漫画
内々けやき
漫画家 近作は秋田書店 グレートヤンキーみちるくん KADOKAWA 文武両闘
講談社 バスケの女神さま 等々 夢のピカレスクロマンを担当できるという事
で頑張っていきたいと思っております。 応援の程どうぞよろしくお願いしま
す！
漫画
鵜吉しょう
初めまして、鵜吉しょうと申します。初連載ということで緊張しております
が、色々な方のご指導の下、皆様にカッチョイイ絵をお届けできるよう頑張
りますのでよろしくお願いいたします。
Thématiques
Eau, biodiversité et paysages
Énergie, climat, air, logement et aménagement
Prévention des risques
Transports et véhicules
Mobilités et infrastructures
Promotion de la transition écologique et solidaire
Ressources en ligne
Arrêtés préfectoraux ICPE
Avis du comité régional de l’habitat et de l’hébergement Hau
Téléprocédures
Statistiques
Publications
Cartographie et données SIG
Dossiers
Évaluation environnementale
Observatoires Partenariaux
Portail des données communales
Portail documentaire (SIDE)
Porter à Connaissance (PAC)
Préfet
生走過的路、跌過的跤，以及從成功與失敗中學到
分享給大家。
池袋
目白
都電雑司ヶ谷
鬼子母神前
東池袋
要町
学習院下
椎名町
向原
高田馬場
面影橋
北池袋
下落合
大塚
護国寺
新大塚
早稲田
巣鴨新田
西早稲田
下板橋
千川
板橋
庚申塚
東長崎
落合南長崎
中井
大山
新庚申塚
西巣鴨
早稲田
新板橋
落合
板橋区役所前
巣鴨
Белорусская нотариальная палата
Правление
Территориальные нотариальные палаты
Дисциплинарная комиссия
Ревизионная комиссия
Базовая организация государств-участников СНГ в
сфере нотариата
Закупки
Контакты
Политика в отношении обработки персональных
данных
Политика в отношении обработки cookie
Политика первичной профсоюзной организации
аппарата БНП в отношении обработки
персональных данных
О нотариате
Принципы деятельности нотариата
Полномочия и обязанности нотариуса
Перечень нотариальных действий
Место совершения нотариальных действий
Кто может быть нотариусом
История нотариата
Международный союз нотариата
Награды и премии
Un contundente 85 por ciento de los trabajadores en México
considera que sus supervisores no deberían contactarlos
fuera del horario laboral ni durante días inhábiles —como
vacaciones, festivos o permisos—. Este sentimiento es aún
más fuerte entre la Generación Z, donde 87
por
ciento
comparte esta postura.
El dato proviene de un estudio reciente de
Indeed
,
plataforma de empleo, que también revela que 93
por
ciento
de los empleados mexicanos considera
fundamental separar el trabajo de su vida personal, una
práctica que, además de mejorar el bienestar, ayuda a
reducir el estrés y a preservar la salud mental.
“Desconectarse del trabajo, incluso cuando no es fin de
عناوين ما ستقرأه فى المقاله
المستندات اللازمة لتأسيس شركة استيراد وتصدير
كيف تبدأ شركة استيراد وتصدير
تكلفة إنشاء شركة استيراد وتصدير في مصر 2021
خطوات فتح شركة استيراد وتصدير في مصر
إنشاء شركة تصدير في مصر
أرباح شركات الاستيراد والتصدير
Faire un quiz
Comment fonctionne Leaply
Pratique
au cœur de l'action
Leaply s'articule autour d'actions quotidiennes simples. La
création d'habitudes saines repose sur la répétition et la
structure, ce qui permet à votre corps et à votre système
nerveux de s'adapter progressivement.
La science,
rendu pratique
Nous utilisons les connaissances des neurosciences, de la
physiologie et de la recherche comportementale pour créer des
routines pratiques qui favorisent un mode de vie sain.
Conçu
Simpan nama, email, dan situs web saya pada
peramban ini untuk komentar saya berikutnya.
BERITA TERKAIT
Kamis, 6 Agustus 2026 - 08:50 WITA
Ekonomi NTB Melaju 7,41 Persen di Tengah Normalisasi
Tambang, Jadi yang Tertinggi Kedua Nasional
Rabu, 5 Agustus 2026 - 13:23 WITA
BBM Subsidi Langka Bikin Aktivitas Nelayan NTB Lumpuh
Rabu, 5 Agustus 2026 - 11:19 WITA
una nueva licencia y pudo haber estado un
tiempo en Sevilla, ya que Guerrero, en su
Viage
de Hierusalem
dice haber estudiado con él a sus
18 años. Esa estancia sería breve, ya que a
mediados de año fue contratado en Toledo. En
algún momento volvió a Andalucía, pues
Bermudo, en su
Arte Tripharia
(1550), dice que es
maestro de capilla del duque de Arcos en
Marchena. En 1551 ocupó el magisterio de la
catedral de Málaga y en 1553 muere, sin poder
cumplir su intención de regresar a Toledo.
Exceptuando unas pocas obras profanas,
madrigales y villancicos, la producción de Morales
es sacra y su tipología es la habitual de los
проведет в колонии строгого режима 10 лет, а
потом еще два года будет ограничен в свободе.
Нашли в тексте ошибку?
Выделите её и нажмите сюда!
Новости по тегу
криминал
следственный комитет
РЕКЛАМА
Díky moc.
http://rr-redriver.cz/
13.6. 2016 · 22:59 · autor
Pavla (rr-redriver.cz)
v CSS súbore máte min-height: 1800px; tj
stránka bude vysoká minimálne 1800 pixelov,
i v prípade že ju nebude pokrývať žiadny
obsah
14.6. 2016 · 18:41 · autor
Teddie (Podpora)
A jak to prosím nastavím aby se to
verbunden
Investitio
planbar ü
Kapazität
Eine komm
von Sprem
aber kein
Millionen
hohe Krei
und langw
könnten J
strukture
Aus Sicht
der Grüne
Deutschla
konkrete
##############################
## EXERCISE INSTRUCTIONS
Retype the listing exactly. Leave nothing out.

## EXERCISE RESPONSE
漫画
内々けやき
漫画家 近作は秋田書店 グレートヤンキーみちるくん KADOKAWA 文武両闘
講談社 バスケの女神さま 等々 夢のピカレスクロマンを担当できるという事
で頑張っていきたいと思っております。 応援の程どうぞよろしくお願いしま
す！
漫画
鵜吉しょう
初めまして、鵜吉しょうと申します。初連載ということで緊張しております
が、色々な方のご指導の下、皆様にカッチョイイ絵をお届けできるよう頑張
りますのでよろしくお願いいたします。
Thématiques
Eau, biodiversité et paysages
Énergie, climat, air, logement et aménagement
Prévention des risques
Transports et véhicules
Mobilités et infrastructures
Promotion de la transition écologique et solidaire
Ressources en ligne
Arrêtés préfectoraux ICPE
Avis du comité régional de l’habitat et de l’hébergement Hau
Téléprocédures
Statistiques
Publications
Cartographie et données SIG
Dossiers
Évaluation environnementale
Observatoires Partenariaux
Portail des données communales
Portail documentaire (SIDE)
Porter à Connaissance (PAC)
Préfet
生走過的路、跌過的跤，以及從成功與失敗中學到
分享給大家。
池袋
目白
都電雑司ヶ谷
鬼子母神前
東池袋
要町
学習院下
椎名町
向原
高田馬場
面影橋
北池袋
下落合
大塚
護国寺
新大塚
早稲田
巣鴨新田
西早稲田
下板橋
千川
板橋
庚申塚
東長崎
落合南長崎
中井
大山
新庚申塚
西巣鴨
早稲田
新板橋
落合
板橋区役所前
巣鴨
Белорусская нотариальная палата
Правление
Территориальные нотариальные палаты
Дисциплинарная комиссия
Ревизионная комиссия
Базовая организация государств-участников СНГ в
сфере нотариата
Закупки
Контакты
Политика в отношении обработки персональных
данных
Политика в отношении обработки cookie
Политика первичной профсоюзной организации
аппарата БНП в отношении обработки
персональных данных
О нотариате
Принципы деятельности нотариата
Полномочия и обязанности нотариуса
Перечень нотариальных действий
Место совершения нотариальных действий
Кто может быть нотариусом
История нотариата
Международный союз нотариата
Награды и премии
Un contundente 85 por ciento de los trabajadores en México
considera que sus supervisores no deberían contactarlos
fuera del horario laboral ni durante días inhábiles —como
vacaciones, festivos o permisos—. Este sentimiento es aún
más fuerte entre la Generación Z, donde 87
por
ciento
comparte esta postura.
El dato proviene de un estudio reciente de
Indeed
,
plataforma de empleo, que también revela que 93
por
ciento
de los empleados mexicanos considera
fundamental separar el trabajo de su vida personal, una
práctica que, además de mejorar el bienestar, ayuda a
reducir el estrés y a preservar la salud mental.
“Desconectarse del trabajo, incluso cuando no es fin de
عناوين ما ستقرأه فى المقاله
المستندات اللازمة لتأسيس شركة استيراد وتصدير
كيف تبدأ شركة استيراد وتصدير
تكلفة إنشاء شركة استيراد وتصدير في مصر 2021
خطوات فتح شركة استيراد وتصدير في مصر
إنشاء شركة تصدير في مصر
أرباح شركات الاستيراد والتصدير
Faire un quiz
Comment fonctionne Leaply
Pratique
au cœur de l'action
Leaply s'articule autour d'actions quotidiennes simples. La
création d'habitudes saines repose sur la répétition et la
structure, ce qui permet à votre corps et à votre système
nerveux de s'adapter progressivement.
La science,
rendu pratique
Nous utilisons les connaissances des neurosciences, de la
physiologie et de la recherche comportementale pour créer des
routines pratiques qui favorisent un mode de vie sain.
Conçu
Simpan nama, email, dan situs web saya pada
peramban ini untuk komentar saya berikutnya.
BERITA TERKAIT
Kamis, 6 Agustus 2026 - 08:50 WITA
Ekonomi NTB Melaju 7,41 Persen di Tengah Normalisasi
Tambang, Jadi yang Tertinggi Kedua Nasional
Rabu, 5 Agustus 2026 - 13:23 WITA
BBM Subsidi Langka Bikin Aktivitas Nelayan NTB Lumpuh
Rabu, 5 Agustus 2026 - 11:19 WITA
una nueva licencia y pudo haber estado un
tiempo en Sevilla, ya que Guerrero, en su
Viage
de Hierusalem
dice haber estudiado con él a sus
18 años. Esa estancia sería breve, ya que a
mediados de año fue contratado en Toledo. En
algún momento volvió a Andalucía, pues
Bermudo, en su
Arte Tripharia
(1550), dice que es
maestro de capilla del duque de Arcos en
Marchena. En 1551 ocupó el magisterio de la
catedral de Málaga y en 1553 muere, sin poder
cumplir su intención de regresar a Toledo.
Exceptuando unas pocas obras profanas,
madrigales y villancicos, la producción de Morales
es sacra y su tipología es la habitual de los
проведет в колонии строгого режима 10 лет, а
потом еще два года будет ограничен в свободе.
Нашли в тексте ошибку?
Выделите её и нажмите сюда!
Новости по тегу
криминал
следственный комитет
РЕКЛАМА
Díky moc.
http://rr-redriver.cz/
13.6. 2016 · 22:59 · autor
Pavla (rr-redriver.cz)
v CSS súbore máte min-height: 1800px; tj
stránka bude vysoká minimálne 1800 pixelov,
i v prípade že ju nebude pokrývať žiadny
obsah
14.6. 2016 · 18:41 · autor
Teddie (Podpora)
A jak to prosím nastavím aby se to
verbunden
Investitio
planbar ü
Kapazität
Eine komm
von Sprem
aber kein
Millionen
hohe Krei
und langw
könnten J
strukture
Aus Sicht
der Grüne
Deutschla
konkrete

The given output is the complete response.